TASK GOAL >> Each line that contains "Eventi" needs to be copied from the listing.

○ ○ ○ ○ ○ ○ ○

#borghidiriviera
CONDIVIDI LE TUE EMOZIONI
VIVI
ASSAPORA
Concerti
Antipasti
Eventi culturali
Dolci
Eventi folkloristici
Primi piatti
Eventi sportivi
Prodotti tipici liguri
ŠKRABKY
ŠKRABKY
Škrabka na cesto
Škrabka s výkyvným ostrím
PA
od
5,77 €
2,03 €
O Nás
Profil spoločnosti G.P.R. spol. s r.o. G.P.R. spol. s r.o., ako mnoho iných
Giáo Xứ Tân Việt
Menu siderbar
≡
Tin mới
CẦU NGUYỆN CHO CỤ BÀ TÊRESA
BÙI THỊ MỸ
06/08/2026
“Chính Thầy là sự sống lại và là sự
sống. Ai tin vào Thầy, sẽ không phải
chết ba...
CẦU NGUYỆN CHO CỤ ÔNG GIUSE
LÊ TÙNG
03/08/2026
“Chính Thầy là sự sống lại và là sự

○ ○ ○ ○ ○ ○ ○

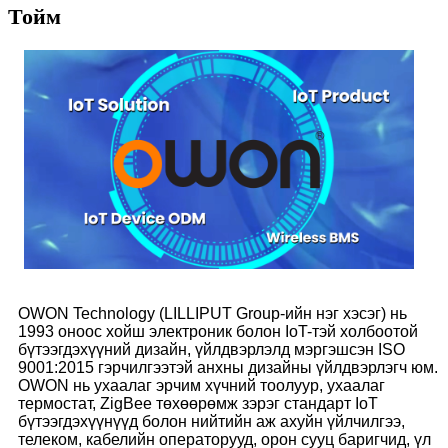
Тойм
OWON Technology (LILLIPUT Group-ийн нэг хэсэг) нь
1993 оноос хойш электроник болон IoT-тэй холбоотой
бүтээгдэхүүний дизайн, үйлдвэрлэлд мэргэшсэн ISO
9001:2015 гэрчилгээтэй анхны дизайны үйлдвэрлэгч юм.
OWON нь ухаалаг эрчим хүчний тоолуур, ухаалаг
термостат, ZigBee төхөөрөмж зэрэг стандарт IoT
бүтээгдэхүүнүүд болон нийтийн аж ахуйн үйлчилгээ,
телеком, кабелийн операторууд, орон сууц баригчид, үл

○ ○ ○ ○ ○ ○ ○

ANSWER TO THIS EXERCISE >>
Eventi culturali
Eventi folkloristici
Eventi sportivi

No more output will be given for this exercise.